With your draft in hand, you'll begin working with the team to write full documentation. This phase is interesting, because the team is simultaneously building and documenting the product. There are a few different techniques for doing this. Often the documentation development lifecycle looks like this:
- Development begins—documentation fiction writing begins
- Development completes—documentation fiction verification begins
- Documentation is reviewed
As the team begins building the product, you can also begin writing documentation fiction. Just like your favorite made up story, documentation fiction is your documentation for the final product as you imagine it will be. Because you have the epic, user stories, and acceptance criteria, you can write some very well informed fiction. That said, rapid change is part of agile, so be ready to revise the fiction as needed. As you write, add placeholders for content you're not yet sure about or images that can't yet be taken.

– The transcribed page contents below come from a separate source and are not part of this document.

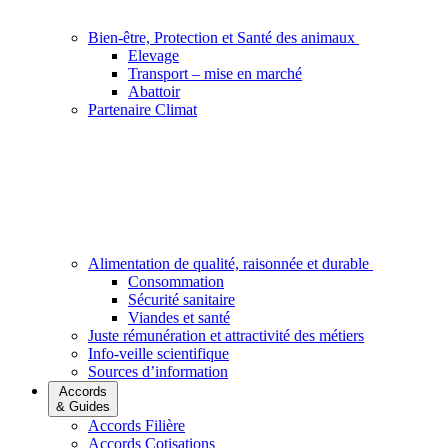
Bien-être, Protection et Santé des animaux
Elevage
Transport – mise en marché
Abattoir
Partenaire Climat
Alimentation de qualité, raisonnée et durable
Consommation
Sécurité sanitaire
Viandes et santé
Juste rémunération et attractivité des métiers
Info-veille scientifique
Sources d’information
Accords
& Guides
Accords Filière
Accords Cotisations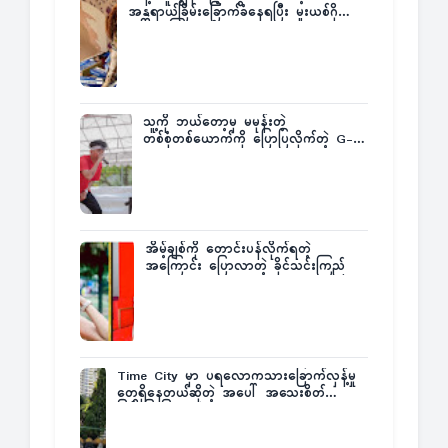
အန္တရာယ်ခြိမ်းခြောက်ခံနေရပြီး မူးယစ်ဂိုဏ်း
က ဆုကြေးထုတ်ထား
သူ့ကို ဘယ်တော့မှ မမုန်းတဲ့
တစ်စုံတစ်ယောက်ကို ပြောပြလိုက်တဲ့ G-
Fatt
အိမ့်ချစ်ကို တောင်းပန်လိုက်ရတဲ့
အကြောင်း ပြောလာတဲ့ ခိုင်သင်းကြည်
Time City မှာ ပရလောကသားခြောက်လှန့်မှု
တွေရှိနေတယ်ဆိုတဲ့ အပေါ် အသေးစိတ်
ပြန်ပြောပြလာတဲ့ Times City Project
Director ဦးမြတ်မင်း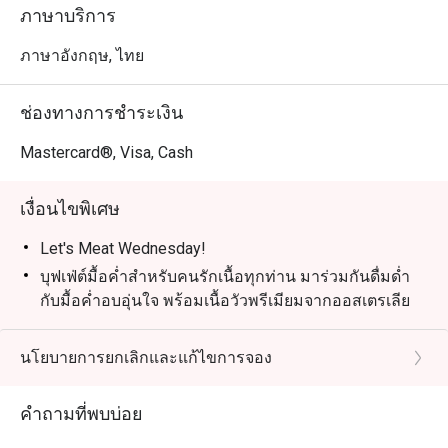
เวลา: 18:00 – 22:00 | ราคา: 890 บาทสุทธิ/ท่าน

ภาษาบริการ
เด็กอายุ 4–12 ปี: ลด 50% | เด็กอายุต่ำกว่า 4 ปี: ฟรี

When the part of the product you're working on is complete, you can read through your documentation fiction and verify it's accuracy. This is also the time to replace placeholders with content and add images of the completed product. And just like that, your made up documentation has become a final draft ready for review.
The best content is written by the entire team. Once one team member has written content, it's best to have one or two other teammates review it. Generally, you'll want to evaluate two different things:
- Grammar and style—Whether it's "who" or "whom", it's important that your content is written in a unified voice using proper grammar. Be sure to use a style guide, otherwise content written within an agile process won't feel right because each individual writer employs their own personal style.
- Technical accuracy—Make sure what you wrote is true to life. This is best done by the person(s) who built the product functionality directly, since it should be fresh in their head.
Be sure to review new documentation as soon as it's written. Lagging behind with documentation can can lead to out-of-date information or misinformation because teams typically move quickly to the next task.